Friday, October 26, 2018

Günümüz İnsanı Geçmiştekilerden Daha Mı Zeki?


Gerçi daha önceleri de insanlık defaatle düşünce inhirafları ve ruh kaymaları yaşayagelmiştir ama, konu hiçbir zaman bu ölçüde bir sosyal gâile hâline gelmemiştir; gelmemiştir, çünkü günümüzün insanı bütün zekâ gücünü, muhakeme kabiliyetlerini nefsi ve hevâsı hesabına kullanmakta ve hakka, hidayete karşı da kararlı bir savaş sürdürmekte. Ayrıca o, bütün bunları zekâ ve bilgisinin her şeye yettiği ve yetebileceği kanaatiyle yapmaktadır...

Aslında ben, bugünkü insanların dünkülerden daha zeki ve daha mantıklı oldukları kanaatinde değilim. Hatta bir mânâda günümüzün zekâ şampiyonlarının, muhakeme dahilerinin uzak-yakın dünkü insanlara nispeten daha aptal ve daha banal olduklarını düşünüyorum. Günümüz teknolojisi ve ilmî imkânlarının vaad ettiği onca avantaja karşılık, o imkânların onda birine bile sahip olmayan eski insan ihtimal daha kabiliyetli, daha muktedir ve daha tutarlıydı. Herhalde bir Kabil, günümüzdeki emsaline nispeten daha becerikli bir kâtil; Nemrut daha onurlu bir müstebid; Kârun daha atılgan ve müteşebbis bir kapitalist; Firavun daha dengeli bir mütemerrid; Sokrates daha disiplinli bir düşünür; Leonardo daha derin ve ufuklu bir sanatkâr; Shakespeare daha hülyalı, daha fettan bir edip; Goethe daha fâik bir tasvirci; Nietzsche, gözü daha kara bir âsi; Sartre daha mübâlâtsız ve mümâşâtsız bir nefis tahlilcisiydi.. evet, bunlardan her biri kendi felsefî çizgisinde –iyi ya da kötü– daha çaplı ve daha çalımlıydı.

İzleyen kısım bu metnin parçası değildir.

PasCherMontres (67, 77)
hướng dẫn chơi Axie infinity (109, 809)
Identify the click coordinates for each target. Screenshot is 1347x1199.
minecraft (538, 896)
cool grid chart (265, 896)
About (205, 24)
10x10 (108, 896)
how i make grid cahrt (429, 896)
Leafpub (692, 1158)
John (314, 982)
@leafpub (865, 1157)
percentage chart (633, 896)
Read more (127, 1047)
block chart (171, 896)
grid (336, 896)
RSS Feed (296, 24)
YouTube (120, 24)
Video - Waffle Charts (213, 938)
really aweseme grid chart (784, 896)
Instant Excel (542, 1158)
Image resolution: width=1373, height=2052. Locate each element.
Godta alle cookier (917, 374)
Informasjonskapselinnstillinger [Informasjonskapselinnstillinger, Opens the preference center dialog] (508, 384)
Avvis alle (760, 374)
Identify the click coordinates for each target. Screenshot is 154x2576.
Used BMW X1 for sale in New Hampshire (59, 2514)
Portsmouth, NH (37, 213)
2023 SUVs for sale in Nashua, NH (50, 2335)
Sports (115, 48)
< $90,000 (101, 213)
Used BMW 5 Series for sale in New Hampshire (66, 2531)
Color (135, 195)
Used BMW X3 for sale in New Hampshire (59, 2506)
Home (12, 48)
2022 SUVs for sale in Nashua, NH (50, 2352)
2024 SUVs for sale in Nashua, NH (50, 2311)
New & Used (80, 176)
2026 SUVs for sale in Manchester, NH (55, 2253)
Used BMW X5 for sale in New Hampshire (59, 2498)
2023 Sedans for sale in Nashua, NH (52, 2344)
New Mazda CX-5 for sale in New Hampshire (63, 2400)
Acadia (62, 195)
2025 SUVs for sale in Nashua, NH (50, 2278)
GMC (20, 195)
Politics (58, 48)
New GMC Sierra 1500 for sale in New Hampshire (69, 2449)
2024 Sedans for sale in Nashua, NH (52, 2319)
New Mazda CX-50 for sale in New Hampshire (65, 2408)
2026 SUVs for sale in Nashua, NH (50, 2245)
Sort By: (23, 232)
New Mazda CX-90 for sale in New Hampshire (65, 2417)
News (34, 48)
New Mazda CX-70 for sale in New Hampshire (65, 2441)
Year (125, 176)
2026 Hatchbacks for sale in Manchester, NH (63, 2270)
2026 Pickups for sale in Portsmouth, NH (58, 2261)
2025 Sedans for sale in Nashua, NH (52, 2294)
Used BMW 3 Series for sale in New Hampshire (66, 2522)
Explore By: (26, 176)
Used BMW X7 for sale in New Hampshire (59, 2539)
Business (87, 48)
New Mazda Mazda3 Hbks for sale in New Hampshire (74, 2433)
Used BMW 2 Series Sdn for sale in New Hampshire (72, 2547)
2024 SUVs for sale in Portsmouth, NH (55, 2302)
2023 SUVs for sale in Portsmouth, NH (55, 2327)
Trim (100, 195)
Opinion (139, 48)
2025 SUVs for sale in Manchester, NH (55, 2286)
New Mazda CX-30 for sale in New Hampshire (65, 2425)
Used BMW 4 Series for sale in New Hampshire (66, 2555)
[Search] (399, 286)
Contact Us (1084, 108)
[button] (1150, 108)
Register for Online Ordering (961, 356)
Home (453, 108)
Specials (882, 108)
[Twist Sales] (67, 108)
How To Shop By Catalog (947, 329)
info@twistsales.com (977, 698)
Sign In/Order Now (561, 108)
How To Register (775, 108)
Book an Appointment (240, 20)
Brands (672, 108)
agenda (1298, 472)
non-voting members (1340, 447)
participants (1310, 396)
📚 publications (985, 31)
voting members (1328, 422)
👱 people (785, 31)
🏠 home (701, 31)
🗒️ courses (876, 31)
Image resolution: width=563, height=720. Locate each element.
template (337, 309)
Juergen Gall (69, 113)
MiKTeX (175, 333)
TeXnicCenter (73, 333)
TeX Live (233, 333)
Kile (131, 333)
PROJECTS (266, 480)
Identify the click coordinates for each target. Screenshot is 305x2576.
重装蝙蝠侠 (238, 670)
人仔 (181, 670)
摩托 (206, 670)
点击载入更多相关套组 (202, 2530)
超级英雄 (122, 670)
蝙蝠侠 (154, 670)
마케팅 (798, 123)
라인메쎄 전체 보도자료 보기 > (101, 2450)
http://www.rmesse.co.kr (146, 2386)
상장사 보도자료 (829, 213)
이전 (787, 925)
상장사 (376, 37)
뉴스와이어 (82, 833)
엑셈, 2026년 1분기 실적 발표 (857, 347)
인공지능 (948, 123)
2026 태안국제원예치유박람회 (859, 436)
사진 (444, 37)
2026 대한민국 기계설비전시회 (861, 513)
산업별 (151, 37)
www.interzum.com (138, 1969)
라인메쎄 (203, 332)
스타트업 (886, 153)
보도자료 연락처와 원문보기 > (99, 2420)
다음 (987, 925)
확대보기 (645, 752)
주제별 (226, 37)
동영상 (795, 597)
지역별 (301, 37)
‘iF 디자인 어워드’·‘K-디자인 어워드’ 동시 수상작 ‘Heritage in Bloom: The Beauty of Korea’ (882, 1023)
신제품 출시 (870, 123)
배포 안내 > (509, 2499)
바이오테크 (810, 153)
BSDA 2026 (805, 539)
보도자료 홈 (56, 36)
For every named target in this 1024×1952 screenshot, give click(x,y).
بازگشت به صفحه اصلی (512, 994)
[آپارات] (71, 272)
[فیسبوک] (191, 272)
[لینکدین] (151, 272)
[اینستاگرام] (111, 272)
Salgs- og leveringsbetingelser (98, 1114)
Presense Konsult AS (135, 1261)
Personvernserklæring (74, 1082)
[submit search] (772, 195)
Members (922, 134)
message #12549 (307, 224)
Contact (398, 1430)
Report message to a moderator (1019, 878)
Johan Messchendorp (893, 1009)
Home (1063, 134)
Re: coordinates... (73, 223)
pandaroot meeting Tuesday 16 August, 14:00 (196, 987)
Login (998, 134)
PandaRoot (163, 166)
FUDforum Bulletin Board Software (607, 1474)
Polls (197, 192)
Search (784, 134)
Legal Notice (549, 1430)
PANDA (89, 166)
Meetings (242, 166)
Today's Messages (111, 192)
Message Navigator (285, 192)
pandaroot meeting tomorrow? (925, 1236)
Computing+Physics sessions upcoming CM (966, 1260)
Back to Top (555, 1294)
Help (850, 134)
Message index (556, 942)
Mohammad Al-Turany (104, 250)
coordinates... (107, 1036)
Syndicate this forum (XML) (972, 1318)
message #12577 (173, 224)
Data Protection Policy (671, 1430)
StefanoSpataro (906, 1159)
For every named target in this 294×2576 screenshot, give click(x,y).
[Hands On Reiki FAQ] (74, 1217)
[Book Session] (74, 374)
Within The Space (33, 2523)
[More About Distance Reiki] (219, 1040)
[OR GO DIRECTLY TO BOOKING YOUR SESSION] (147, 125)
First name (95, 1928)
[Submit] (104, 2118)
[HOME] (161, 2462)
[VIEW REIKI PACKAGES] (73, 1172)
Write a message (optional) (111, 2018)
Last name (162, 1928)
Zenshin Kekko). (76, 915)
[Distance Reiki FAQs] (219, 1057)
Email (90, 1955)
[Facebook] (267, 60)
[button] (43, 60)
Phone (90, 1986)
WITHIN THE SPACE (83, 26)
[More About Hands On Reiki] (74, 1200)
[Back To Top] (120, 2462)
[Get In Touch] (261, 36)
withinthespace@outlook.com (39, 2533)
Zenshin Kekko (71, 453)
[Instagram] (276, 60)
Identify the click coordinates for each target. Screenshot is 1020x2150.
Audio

Oysaki günümüzde, ne kendini tamamen hurafelerden kurtarmış kabul eden aydınlar, ne de dini ve metafiziği kendi derinlikleriyle kavradığını sanan ruh ve mânâ insanları, hem de sahip bulundukları onca modern imkânlara rağmen, kat’iyen selefleri seviyesinde başarılı olamamışlardır.. başarılı olamamadan da öte, her şeyi maddede arayan aklı gözlerine inmiş maddeciler de, her şeyi mânâya ircâ etme konumunda bulunan mâneviyatçılar da, muhakemeleri itibarıyla alabildiğine sığ, azim ve iradeleri açısından fevkalâde kararsız; insanî değerlere saygı bakımından eskilerden daha geri, hevâ ve hevesleri itibarıyla olabildiğine hercâi; her sabah ayrı bir cereyanın zebunu, her akşam ayrı bir anlayışın meftûnu; sürekli gelgitler içinde ve hep istikrarsız; bazen ateist ve nihilist, bazen kapitalist ve liberalist; bazen uysal ve aşamayacağı güçler karşısında iki büklüm, bazen de serseri ve âsi; ama her zaman dengesiz ve hedefsizdirler. Aslında böylelerinin, her an ayrı bir akıntıya kapılıp bir meçhule sürüklenmeleri ya da herhangi bir yanlışın cenderesinde preslenmeleri mukadderdir. İşte kara bahtlarının rüzgârlarıyla, hazan yemiş yapraklar gibi savrulup zebil olan bu zavallıları kurtarmaya da kimsenin gücü yetmeyecektir.